Page MenuHomePhabricator

WikipediaExtracts code review
Open, NormalPublic

Description

The WikipediaExtracts extension code has been partially committed without following our CR +2 usual rules on Gerrit.

As such, a code review is needed.

Event Timeline

There are a very large number of changes, so older changes are hidden. Show Older Changes
Dereckson added a comment.EditedNov 2 2016, 3:02 AM

Methods

Functions are too long, they do too much things.

Please follow https://jeroendedauw.github.io/slides/craftmanship/functions/ to refactor in smaller methods, each doing one thing.

Localisation

  • Messages are documented, nothing hardcoded
  • The <span class="error"> logic should be a specific method, using Html::rawElement instead to try to build HTML as string concatenation (see below for an example from the Cite extension)
includes/Cite.php
$lang = $this->mParser->getOptions()->getUserLangObj();
$dir = $lang->getDir();

Html::rawElement(
    'span',
    [
        'class' => 'error mw-ext-cite-error',
        'lang' => $lang->getHtmlCode(),
        'dir' => $dir,
    ],
    $msg
);

Note mSomething isn't in the code convention. If constructor gets the parser object, you can use $parser instead of $mParser, that will be more clean.

Magic words for parser tend to be lowercase (invoke for Scribunto for example).
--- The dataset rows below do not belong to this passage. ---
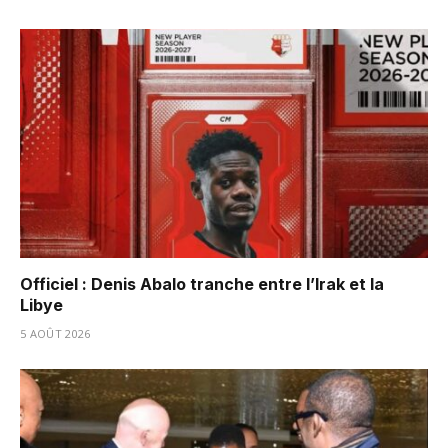
Officiel : Denis Abalo tranche entre l’Irak et la
Libye
5 AOÛT 2026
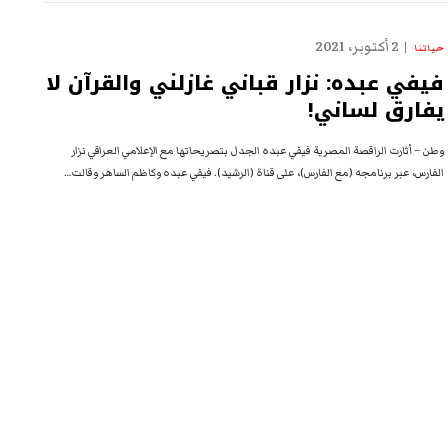
2 أكتوبر، 2021
حياتنا
فيفي عبده: نزار قباني غازلني والقرآن لا
يفارق لساني!
وطن – أثارت الراقصة المصرية فيفي عبده الجدل بتصريحاتها مع الإعلامي العراقي نزار
الفارس، عبر برنامجه (مع الفارس)، على قناة (الرشيد). فيفي عبده وكاظم الساهر وقالت…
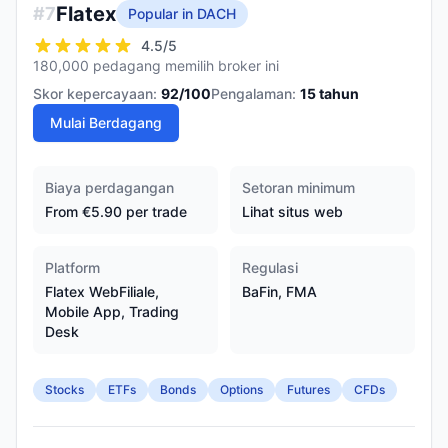
Flatex
#
7
Popular in DACH
4.5
/5
180,000 pedagang memilih broker ini
Skor kepercayaan:
92
/100
Pengalaman:
15
tahun
Mulai Berdagang
Biaya perdagangan
Setoran minimum
From €5.90 per trade
Lihat situs web
Platform
Regulasi
Flatex WebFiliale,
BaFin, FMA
Mobile App, Trading
Desk
Stocks
ETFs
Bonds
Options
Futures
CFDs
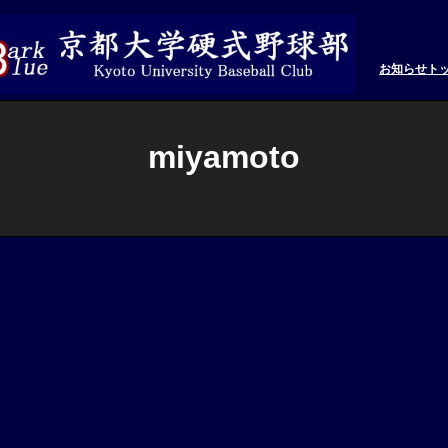
お知らせ
ト
miyamoto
For French magic, extraitDepuisWikipédia is probably a better keyword.

Conventions

  • Spacing looks good to me
  • We switched to short array syntax. New extensions should follow that.
  • Some \n would be nice at EOF

A SensioLabs Insight analysis at commit 19c1c174781e gives me the following issues:

Duplicate code

In WikipediaExtracts.php, from line 26 and 94, you've 48 identical lines. That should be solved when you divide the code in small methods. Instead to duplicate code, you generally create a separate function.

Type hint

  • In the onParserFirstCallInit and onFunctionHook methods, you can typehint $parser to detect type issues. You've already done that on onHook method.

Visibility

Declare the functions without visibility keyword as public: several programming languages have different default visibility: private for C#, public for PHP for example.

Legoktm added a subscriber: Legoktm.Nov 2 2016, 3:20 AM

Code-style aside, when I reviewed the code for this extension, it appeared to be designed for external users to re-use Wikipedia content. However if we're planning to deploy this inside the Wikimedia farm, it needs to be made significantly more robust. For example, if file_get_contents fails, there's no error handling. There's also no debugging logging. I'd recommend using MWHttpRequest instead of file_get_contents.
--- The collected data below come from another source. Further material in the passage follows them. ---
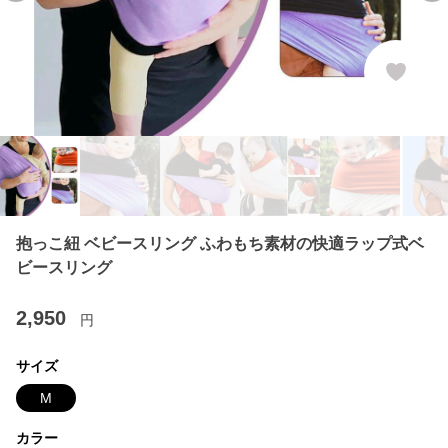
抱っこ紐 ベビースリング ふわもち素材の快適ラップ式ベ
ビースリング
2,950
円
サイズ
M
カラー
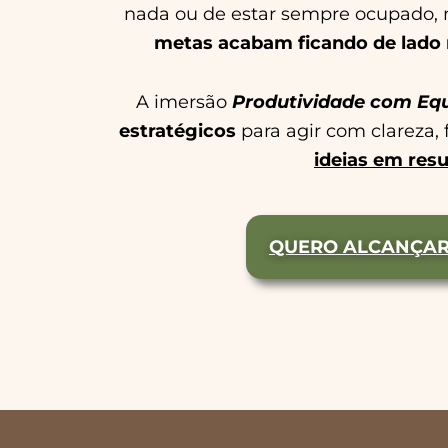
nada ou de estar sempre ocupado, 
metas acabam ficando de lado n
A imersão
Produtividade com Equi
estratégicos
para agir com clareza, 
ideias em resu
QUERO ALCANÇAR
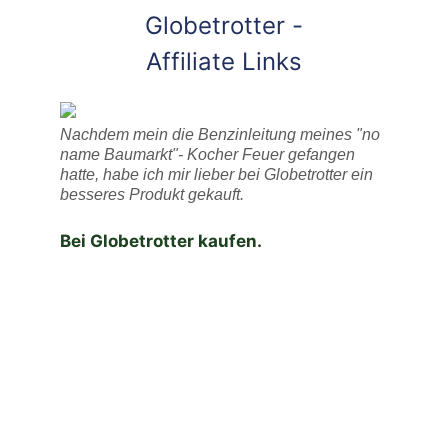
Globetrotter -
Affiliate Links
Nachdem mein die Benzinleitung meines "no
name Baumarkt"- Kocher Feuer gefangen
hatte, habe ich mir lieber bei Globetrotter ein
besseres Produkt gekauft.
Bei Globetrotter kaufen.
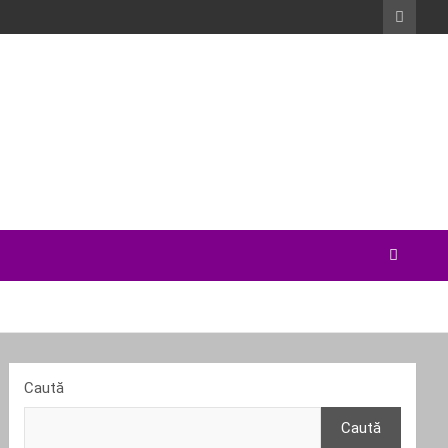
Caută
Caută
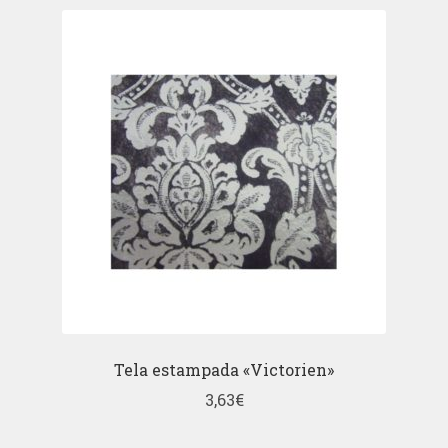
Tela estampada «Victorien»
3,63
€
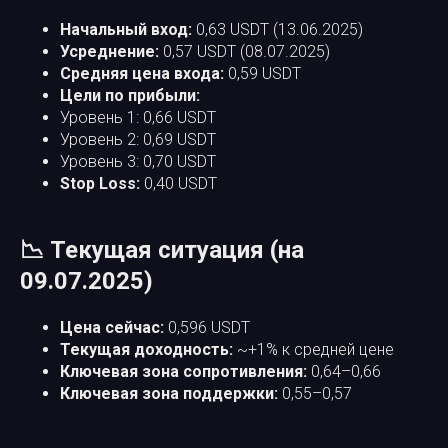
Начальный вход:
0,63 USDT (13.06.2025)
Усреднение:
0,57 USDT (08.07.2025)
Средняя цена входа:
0,59 USDT
Цели по прибыли:
Уровень 1: 0,66 USDT
Уровень 2: 0,69 USDT
Уровень 3: 0,70 USDT
Stop Loss:
0,40 USDT
📉 Текущая ситуация (на
09.07.2025)
Цена сейчас:
0,596 USDT
Текущая доходность:
~+1% к средней цене
Ключевая зона сопротивления:
0,64–0,66
Ключевая зона поддержки:
0,55–0,57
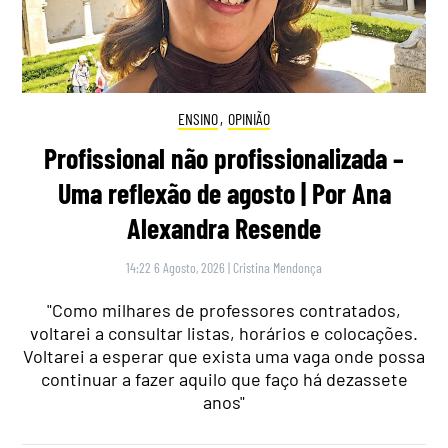
ENSINO
,
OPINIÃO
Profissional não profissionalizada –
Uma reflexão de agosto | Por Ana
Alexandra Resende
14:22 6 Agosto, 2026
|
Cristina Mendonça
"Como milhares de professores contratados,
voltarei a consultar listas, horários e colocações.
Voltarei a esperar que exista uma vaga onde possa
continuar a fazer aquilo que faço há dezassete
anos"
What about batching? If a page contains multiple <wikipediaextract> tags, shouldn't we batch the internal API requests? I also don't see the need for both a tag extension and parser function - just support and implement one.

Code issues:

  • Don't use extract(), it makes it very hard to review and reason about code
  • As I had mentioned over email, we actually need to validate that the language code has a Wikipedia
  • API requests need to set a user-agent and should use &formatversion=2.

@Legoktm If only one (tag extension or parser function) should be used, then favor the parser function, as I've found it much much more useful, because it can be combined with {{PAGENAME}} and other magic words, which is quite important in practice.

I'll help to improve the code following your guidelines asap, but today I'm leaving the city for a few days. Cheers!

I'm working on this.

Change 319786 had a related patch set uploaded (by Sophivorus):
Requested fixes

https://gerrit.wikimedia.org/r/319786

Sophivorus removed Sophivorus as the assignee of this task.EditedNov 4 2016, 4:14 AM

I apologize for the ugly code you had to review. Some things I did wrong were out of ignorance, but most were out of laziness. It should be a bit better now.

One thing I didn't implement are batch requests. Because what if different calls to the parser function have different parameters? Should we check for that and do batch requests if they all have the same parameters, and multiple requests otherwise?

I'm removing myself as the assignee for the task because I think ultimately someone from the WMF must take care, right? Cheers.

Well clearly if I don't take care, no one will.

Change 319786 abandoned by Sophivorus:
Requested fixes

https://gerrit.wikimedia.org/r/319786

Change 334050 had a related patch set uploaded (by Sophivorus):
Requested fixes

https://gerrit.wikimedia.org/r/334050

Sophivorus triaged this task as High priority.EditedJan 25 2017, 12:50 PM

This extension was requested by the English and Spanish Wikiversity months ago. Other projects are also likely to want it, once it's available and has been presented to them. There's an active and able volunteer willing to make the requested improvements until it's fit for production. All I need is someone from the WMF who can guide me and ultimately approve and deploy the extension.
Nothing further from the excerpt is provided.